Press Releases

Washington – Senators Dianne Feinstein (D-Calif.), Dick Durbin (D-Ill.) and Jack Reed (D-R.I.) today introduced two pieces of legislation that aim to stop business practices known as inversions – corporate deals that allow U.S. companies to shift their corporate citizenship from the United States to a low-tax foreign jurisdiction, even while keeping their executives and headquarters in the United States.  This is accomplished by merging with a foreign company that can be as little as one-fifth of the size of the U.S. corporation and results in large and permanent tax breaks.  Unlike other tax loopholes that can be closed on a year-to-year basis, a tax inversion is a permanent change in a corporation’s structure. 

The Stop Corporate Inversions Act (S.2140) would close the tax loophole that allows U.S. companies to acquire smaller foreign companies and move their tax home to a foreign jurisdiction as part of the overall transaction to avoid paying U.S. taxes.

Stop Corporate Inversions Act of 2019

Congress enacted Section 7874 of the Internal Revenue Code in 2004 to discourage U.S. companies from acquiring smaller foreign companies and moving their tax home to a foreign jurisdiction as part of the overall transaction.

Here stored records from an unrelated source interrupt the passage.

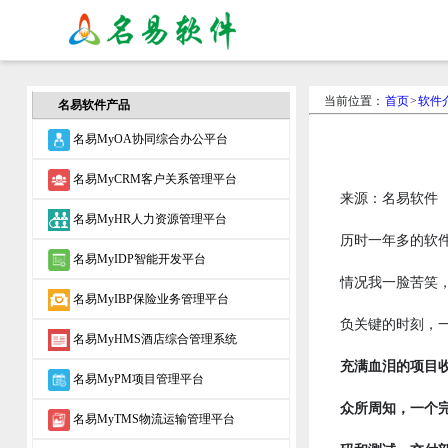
当前位置：
首页
>
软件
名易软件产品
名易MyOA协同综合办公平台
名易MyCRM客户关系管理平台
来源：名易软件
名易MyHR人力资源管理平台
历时一年多的软
名易MyIDP智能开发平台
情况我一脸苦笑
名易MyIBP保险业务管理平台
负关键的时刻，
名易MyHMS酒店综合管理系统
充满血泪的项目
名易MyPM项目管理平台
众所周知，一个完整
名易MyTMS物流运输管理平台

Since the provision was enacted in 2004, more than 35 U.S. corporations have inverted, many by acquiring a smaller foreign company to avoid Section 7874.  The Stop Corporate Inversions Act of 2017 would close this loophole and, based on a score of similar legislation introduced in 2015, raise nearly $34 billion over ten years:

  • The bill would treat a combined foreign corporation as a domestic corporation under two circumstances – (1) if the shareholders of the former U.S. corporation own more than 50 percent of the new combined foreign corporation, or (2) if the affiliated group that includes the combined foreign corporation is managed and controlled in the United States and engages in significant domestic business activities in the United States.
  • The bill would repeal the 60 and 80 percent ownership tests as well as the inversion gain applicable under such circumstances.
  • The bill would maintain the foreign substantial business exception under Section 7874 by exempting the affiliated group if it has substantial business activities in the foreign country where the new combined corporation is incorporated.